July 20, 1925.
Suit by the Vogue Company against the Vogue Hat Company and others. From an adverse decree, plaintiff appeals. On motion to direct form of mandate. Motion granted.
Harry D. Nims, of New York City (E.J. Marshall, of Toledo, Ohio, and MacDonald De Witt and Minturn De S. Verdi, all of New York City, on the brief), for appellant.
Samuel W. Banning, of Chicago, Ill. (Ephraim Banning, Thos. A. Banning and Thos. A. Banning, Jr., all of Chicago, Ill., Chas. H. Studin, of New York City, and Rathbun Fuller, of Toledo, Ohio, on the brief), for appellees.
Before DENISON, MACK, and DONAHUE, Circuit Judges.
Upon a motion to direct a form of mandate we have further considered the nature and extent of the permissible relief. Plaintiff asks that the word "Vogue" be entirely forbidden upon the hat linings or labels, unless it is sterilized by the warning, "not connected with Vogue Magazine." Defendant Hat Company thinks that at most only the "V girl" should be banned.

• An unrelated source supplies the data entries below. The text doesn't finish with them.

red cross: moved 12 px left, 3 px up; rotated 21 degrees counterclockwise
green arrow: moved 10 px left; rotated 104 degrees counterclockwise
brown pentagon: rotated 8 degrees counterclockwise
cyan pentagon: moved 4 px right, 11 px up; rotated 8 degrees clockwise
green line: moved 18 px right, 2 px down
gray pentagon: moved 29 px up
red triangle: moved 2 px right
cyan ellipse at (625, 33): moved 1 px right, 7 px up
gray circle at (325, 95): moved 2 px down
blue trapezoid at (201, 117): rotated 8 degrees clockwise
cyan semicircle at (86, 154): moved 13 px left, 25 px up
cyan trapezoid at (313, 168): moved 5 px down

We are without the aid of specific precedent. We find a helpful principle in the one which we applied, perhaps somewhat obscurely, in Coca-Cola Co. v. Gay-ola Co., 200 F. 720, 723, 119 C.C.A. 164. Plaintiff in its drink used caramel for producing a peculiar reddish color. Defendant had the abstract right to use caramel as an ingredient, and so to get the same color. We held in effect that he had forfeited this abstract right by having used it as a part of his expressly fraudulent scheme, and so he must get his color some other way; he must not use caramel, though other makers might. So here we solve a difficult problem by concluding that this defendant's otherwise clear enough right to use its complete label "Vogue Hats," or "Vogue Hats, Fifth Avenue, New York" (without the plaintiff's trade-mark), is tainted by its intentional fraud in the original adoption of the label with the trade-mark. This fraud permeates the whole label and plan under which it built its present business, and it cannot retain and carry on that business, and become immune by merely dropping the V girl and the dominant V.

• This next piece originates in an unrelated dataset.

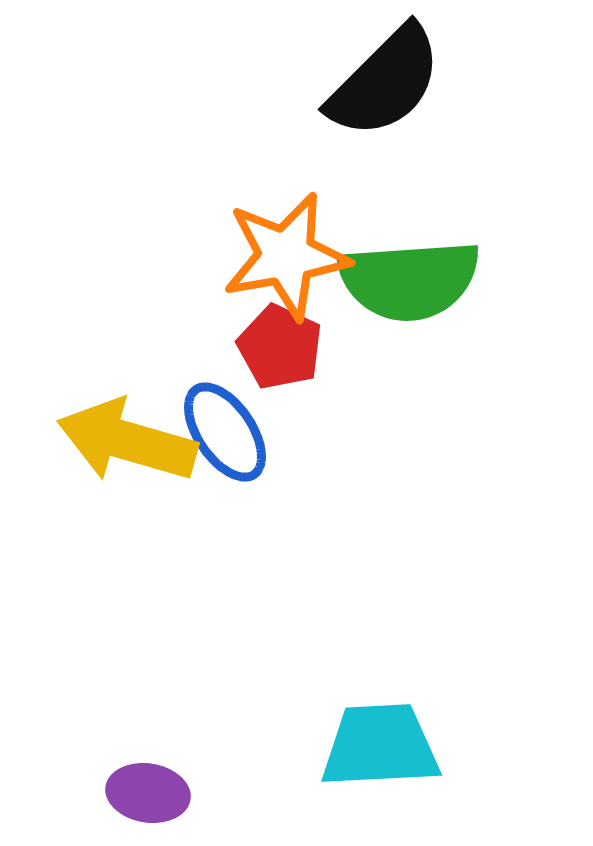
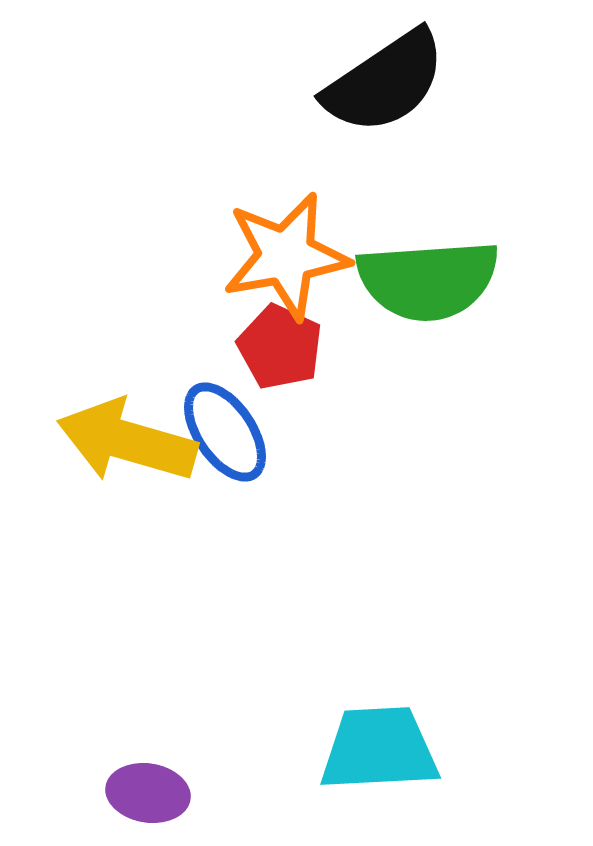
black semicircle: rotated 11 degrees clockwise
green semicircle: moved 19 px right
cyan trapezoid: moved 1 px left, 3 px down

We think it would be going too far to forbid entirely the name or label "Vogue Hats" unless accompanied by the disclaimer. That name is substantially descriptive, and has no secondary meaning appurtenant to plaintiff's business. A majority of the court think that the words "Fifth Avenue, New York," or "New York," though they are abstractly lawful members of a proper label and business combination, yet by their suggestion of plaintiff's location so emphasize the original and long-continued attempt to mislead that they are poisoned by the permeating fraud, and they must be discontinued, unless modified by a proper manufacturing name. This manufacturing defendant may sell any hats not called or marked as "Vogue Hats." It may use the name and label "Vogue Hats" in connection with or without "New York," or "Fifth Avenue, New York," if accompanied by any prominently displayed manufacturing name it may select (not including the word "Vogue"). It may not use the name unless so accompanied.